Il représente un jeune homme caressé dans son sommeil par une jeune femme. L’interprétation proposée dans le catalogue de la maison de ventes est une représentation de Daphnis et Chloé, célèbre roman grec racontant les amours d’un jeune berger et d’une jeune bergère, récit d’éducation sentimental qui s’accorde avec les thématiques sensuelles abordées par Blanchard avec La Courtisane (1869) et Le Bouffon (1878). Cependant aucun attribut ne permet de considérer les personnages comme des bergers et l’iconographie du jeune homme endormi accompagné d’une figure féminine fait en revanche écho à un envoi de Rome célèbre, Le Sommeil d’Endymion d’Anne-Louis Girodet-Trioson (1791, aujourd’hui au Louvre), qui constituait une référence pour les jeunes peintres. La thématique relative à la mythologie antique, l’iconographie associant des nus féminin et masculin dans un paysage pré-symboliste et la composition autour d’un corps allongé est du reste très proche de certains des travaux romains de Blanchard, et notamment de son envoi de Rome de 4e année, Hylas entraîné par les Nymphes aujourd’hui disparu.
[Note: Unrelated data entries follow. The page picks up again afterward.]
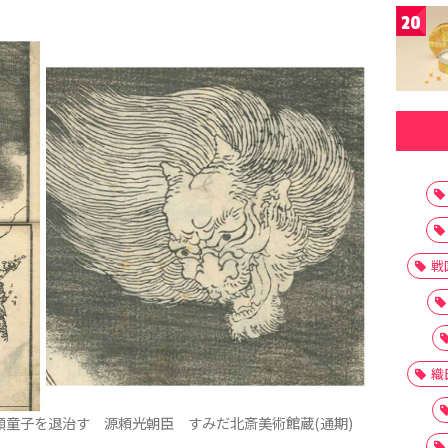
20
戦
織
童子を退治す 源頼光朝臣 すみだ北斎美術館蔵(通期)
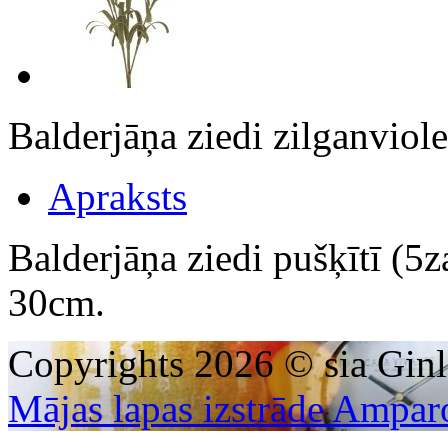
Balderjāņa ziedi zilganviol
Apraksts
Balderjāņa ziedi pušķītī (5z
30cm.
Copyrights 2026 © sia Ginl
Mājas lapas izstrāde Ampar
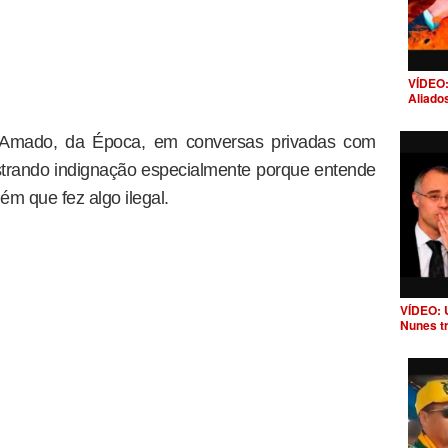
VÍDEO:
Aliado
 Amado, da Época, em conversas privadas com
strando indignação especialmente porque entende
m que fez algo ilegal.
VÍDEO: 
Nunes t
Il est donc fort probable que ce tableau ait été réalisé à Rome, probablement dans les dernières années de son séjour (1871-1872). Son acquisition vient merveilleusement compléter les collections du musée d’Orsay où il peut ainsi en quelque sorte pallier la disparition du Hylas entraîné par les Nymphes qui aurait aujourd’hui fait partie des collections du musée d’Orsay. La qualité du tableau, son rapport avec l’Académie de France à Rome et la brillante carrière tragique du peintre constituent d’importants attraits, une acquisition importante pour Orsay, d’un artiste rare, Blanchard ayant peu peint du fait de sa courte carrière.

 

Notice d’Alice Thomine-Berrada, conservateur au musée d’Orsay.